I was facilitating a one-day workshop for 24 college presidents. At the start, we agreed to follow six covenants, including the freedom to ask questions at any time, and a commitment to stay on schedule. Our program was tight and college presidents are not known for their brevity, and I was feeling somewhat apprehensive about the group’s ability to honor the latter covenant.
During our opening roundtable sharing, everybody heroically tried to stop when their time was up, but we were still running late when, at the end of one participant’s contribution, someone I’ll call Q said, “Can I ask a question?”
All eyes turned in my direction. Conflicted and flustered, I blurted out: “No.”
Everyone laughed. My self-contradiction was funny—in the same way that seeing someone slipping on a banana peel is funny.
Q then asked his question anyway, which was the right thing to do. Why? Because both the question and the answer that followed were brief, and then we were on our way again. It was a challenge, but with the participants’ help we stayed on schedule for the rest of the day.
What I learned from this collision of agreements
This was an interesting learning experience for me for three reasons. I learned that:
- A preoccupation with a long-term process goal (keeping a program on schedule) can lead me to try to block a short-term need (getting a question answered).
- I can trust participants who respect the covenants we’re using (Q saw a contradiction and rightly asked me what was appropriate for him to do) to do the right thing.
- I am far more capable of dealing with potentially embarrassing situations than I used to be. (The moment I realized that my aim to keep the event on track wasn’t threatened, the experience became funny to me too. In the past, I would have remained feeling uncomfortable for a while about “losing control”.)

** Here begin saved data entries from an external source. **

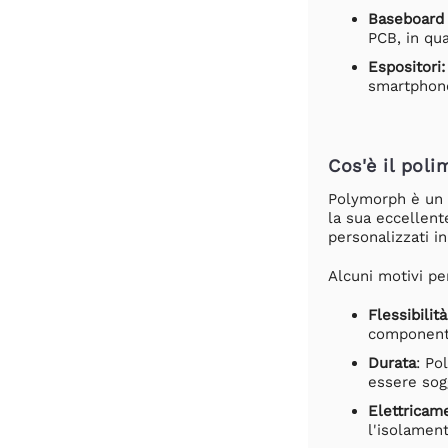
Baseboard p
PCB, in qua
Espositori:
smartphone,
Cos'è il poli
Polymorph è un m
la sua eccellent
personalizzati in
Alcuni motivi pe
Flessibilità
componenti 
Durata
: Po
essere sogg
Elettricam
l'isolament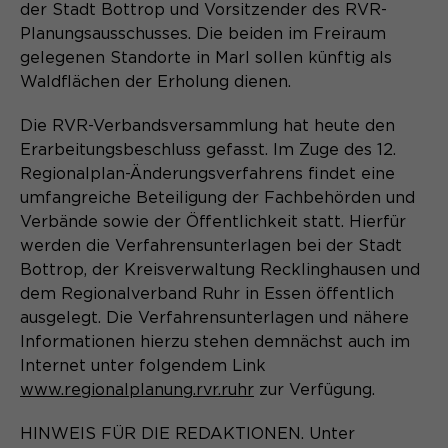
der Stadt Bottrop und Vorsitzender des RVR-
Planungsausschusses. Die beiden im Freiraum
gelegenen Standorte in Marl sollen künftig als
Waldflächen der Erholung dienen.
Die RVR-Verbandsversammlung hat heute den
Erarbeitungsbeschluss gefasst. Im Zuge des 12.
Regionalplan-Änderungsverfahrens findet eine
umfangreiche Beteiligung der Fachbehörden und
Verbände sowie der Öffentlichkeit statt. Hierfür
werden die Verfahrensunterlagen bei der Stadt
Bottrop, der Kreisverwaltung Recklinghausen und
dem Regionalverband Ruhr in Essen öffentlich
ausgelegt. Die Verfahrensunterlagen und nähere
Informationen hierzu stehen demnächst auch im
Internet unter folgendem Link
www.regionalplanung.rvr.ruhr
zur Verfügung.
HINWEIS FÜR DIE REDAKTIONEN. Unter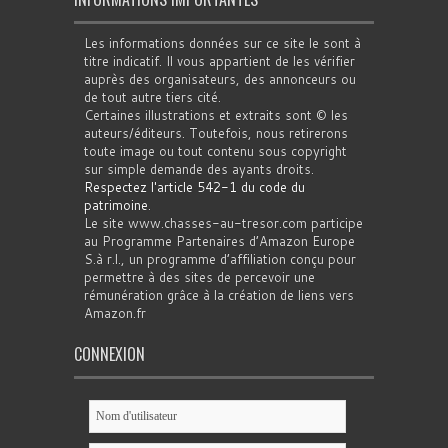
Les informations données sur ce site le sont à
titre indicatif. Il vous appartient de les vérifier
auprès des organisateurs, des annonceurs ou
de tout autre tiers cité.
Certaines illustrations et extraits sont © les
auteurs/éditeurs. Toutefois, nous retirerons
toute image ou tout contenu sous copyright
sur simple demande des ayants droits.
Respectez l'article 542-1 du code du
patrimoine
.
Le site www.chasses-au-tresor.com participe
au Programme Partenaires d’Amazon Europe
S.à r.l., un programme d’affiliation conçu pour
permettre à des sites de percevoir une
rémunération grâce à la création de liens vers
Amazon.fr
CONNEXION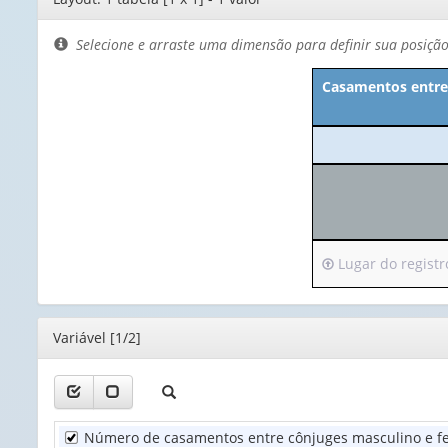
de
layout
Selecione e arraste uma dimensão para definir sua posiçã
Casamentos entre
Irá
Lugar do registro
para
o
cabeçalho
Editor
Variável [1/2]
(possui
apenas
1
valor):
Número de casamentos entre cônjuges masculino e f
Lugar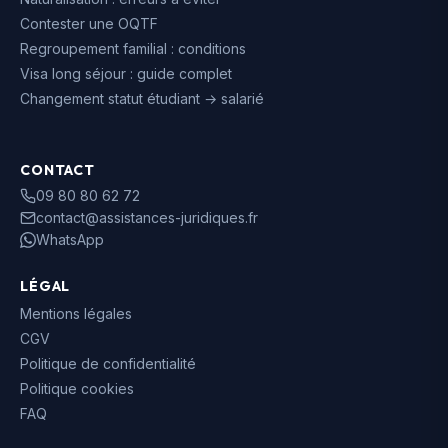
Contester une OQTF
Regroupement familial : conditions
Visa long séjour : guide complet
Changement statut étudiant → salarié
CONTACT
09 80 80 62 72
contact@assistances-juridiques.fr
WhatsApp
LÉGAL
Mentions légales
CGV
Politique de confidentialité
Politique cookies
FAQ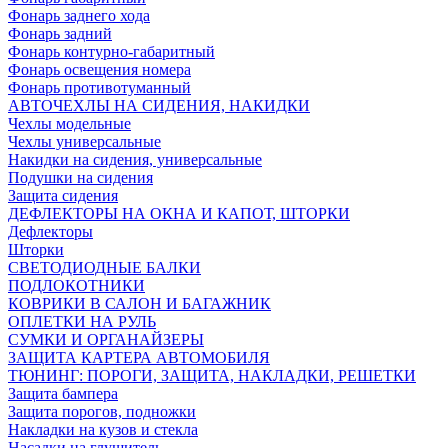
Фонарь заднего хода
Фонарь задний
Фонарь контурно-габаритный
Фонарь освещения номера
Фонарь противотуманный
АВТОЧЕХЛЫ НА СИДЕНИЯ, НАКИДКИ
Чехлы модельные
Чехлы универсальные
Накидки на сидения, универсальные
Подушки на сидения
Защита сидения
ДЕФЛЕКТОРЫ НА ОКНА И КАПОТ, ШТОРКИ
Дефлекторы
Шторки
СВЕТОДИОДНЫЕ БАЛКИ
ПОДЛОКОТНИКИ
КОВРИКИ В САЛОН И БАГАЖНИК
ОПЛЕТКИ НА РУЛЬ
СУМКИ И ОРГАНАЙЗЕРЫ
ЗАЩИТА КАРТЕРА АВТОМОБИЛЯ
ТЮНИНГ: ПОРОГИ, ЗАЩИТА, НАКЛАДКИ, РЕШЕТКИ
Защита бампера
Защита порогов, подножки
Накладки на кузов и стекла
Насадки на глушитель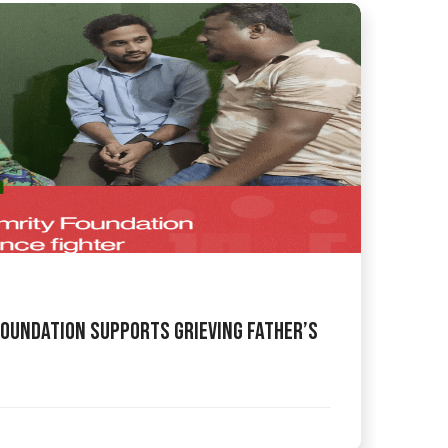
Foundation Supports Grieving Father’s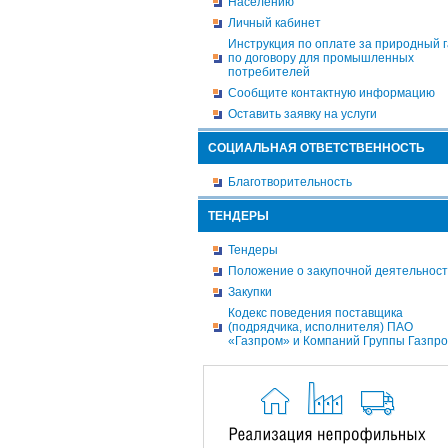
Населению
Личный кабинет
Инструкция по оплате за природный г
по договору для промышленных
потребителей
Сообщите контактную информацию
Оставить заявку на услуги
СОЦИАЛЬНАЯ ОТВЕТСТВЕННОСТЬ
Благотворительность
ТЕНДЕРЫ
Тендеры
Положение о закупочной деятельнос
Закупки
Кодекс поведения поставщика
(подрядчика, исполнителя) ПАО
«Газпром» и Компаний Группы Газпр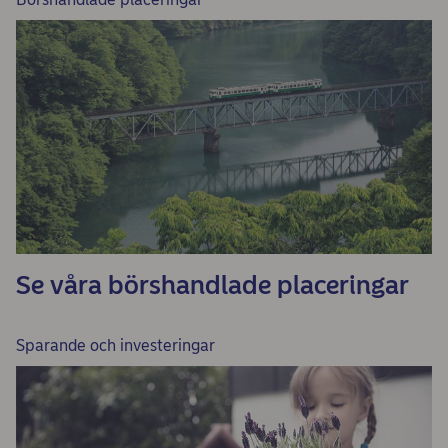
Se våra börshandlade placeringar
Sparande och investeringar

I suspect it’s impossible to have a set of covenants that won’t occasionally clash—and I think that’s actually a good thing.
A Taoist might say that tension between opposites illuminates the underlying core. In this example, I was attempting to balance the success of the overall experience with the needs of the moment. There’s no “right” answer. After all, too many delaying questions could have disrupted the workshop flow and reduced the value of our time together. Awareness of the potential contradictions helped me to focus on a key aspect of the day’s work.
Noticing and responding as best one can to such tensions is necessary and valuable in the moment of facilitation. And, as a bonus, sometimes the outcome of a collision of agreements is amusing too.